Retype the data exactly, leaving nothing out.

[[ RECORDS FOR THE EXERCISE open ]]

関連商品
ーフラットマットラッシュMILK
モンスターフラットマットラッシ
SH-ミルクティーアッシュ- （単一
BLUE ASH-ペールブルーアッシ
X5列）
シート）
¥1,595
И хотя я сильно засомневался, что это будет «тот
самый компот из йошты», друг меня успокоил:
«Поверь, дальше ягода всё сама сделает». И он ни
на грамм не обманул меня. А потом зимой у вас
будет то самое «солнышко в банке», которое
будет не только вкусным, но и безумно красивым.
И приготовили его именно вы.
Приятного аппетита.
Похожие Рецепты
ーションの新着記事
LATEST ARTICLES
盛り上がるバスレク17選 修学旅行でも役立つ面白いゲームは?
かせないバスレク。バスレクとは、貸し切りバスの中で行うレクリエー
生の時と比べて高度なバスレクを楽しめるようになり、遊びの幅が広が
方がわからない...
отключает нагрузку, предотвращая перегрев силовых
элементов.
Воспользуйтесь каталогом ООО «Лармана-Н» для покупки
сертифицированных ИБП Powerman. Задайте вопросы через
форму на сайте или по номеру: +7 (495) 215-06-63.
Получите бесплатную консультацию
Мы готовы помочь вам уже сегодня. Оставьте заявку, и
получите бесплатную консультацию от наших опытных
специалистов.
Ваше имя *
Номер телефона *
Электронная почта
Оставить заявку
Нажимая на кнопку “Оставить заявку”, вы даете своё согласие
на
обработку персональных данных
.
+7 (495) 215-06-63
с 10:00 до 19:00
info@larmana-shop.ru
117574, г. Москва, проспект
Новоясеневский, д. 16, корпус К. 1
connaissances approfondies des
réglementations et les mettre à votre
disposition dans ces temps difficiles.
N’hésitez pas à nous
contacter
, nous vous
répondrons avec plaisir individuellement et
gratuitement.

[[ RECORDS FOR THE EXERCISE closed ]]

▸ **RESULT OF THIS EXERCISE**
関連商品
ーフラットマットラッシュMILK
モンスターフラットマットラッシ
SH-ミルクティーアッシュ- （単一
BLUE ASH-ペールブルーアッシ
X5列）
シート）
¥1,595
И хотя я сильно засомневался, что это будет «тот
самый компот из йошты», друг меня успокоил:
«Поверь, дальше ягода всё сама сделает». И он ни
на грамм не обманул меня. А потом зимой у вас
будет то самое «солнышко в банке», которое
будет не только вкусным, но и безумно красивым.
И приготовили его именно вы.
Приятного аппетита.
Похожие Рецепты
ーションの新着記事
LATEST ARTICLES
盛り上がるバスレク17選 修学旅行でも役立つ面白いゲームは?
かせないバスレク。バスレクとは、貸し切りバスの中で行うレクリエー
生の時と比べて高度なバスレクを楽しめるようになり、遊びの幅が広が
方がわからない...
отключает нагрузку, предотвращая перегрев силовых
элементов.
Воспользуйтесь каталогом ООО «Лармана-Н» для покупки
сертифицированных ИБП Powerman. Задайте вопросы через
форму на сайте или по номеру: +7 (495) 215-06-63.
Получите бесплатную консультацию
Мы готовы помочь вам уже сегодня. Оставьте заявку, и
получите бесплатную консультацию от наших опытных
специалистов.
Ваше имя *
Номер телефона *
Электронная почта
Оставить заявку
Нажимая на кнопку “Оставить заявку”, вы даете своё согласие
на
обработку персональных данных
.
+7 (495) 215-06-63
с 10:00 до 19:00
info@larmana-shop.ru
117574, г. Москва, проспект
Новоясеневский, д. 16, корпус К. 1
connaissances approfondies des
réglementations et les mettre à votre
disposition dans ces temps difficiles.
N’hésitez pas à nous
contacter
, nous vous
répondrons avec plaisir individuellement et
gratuitement.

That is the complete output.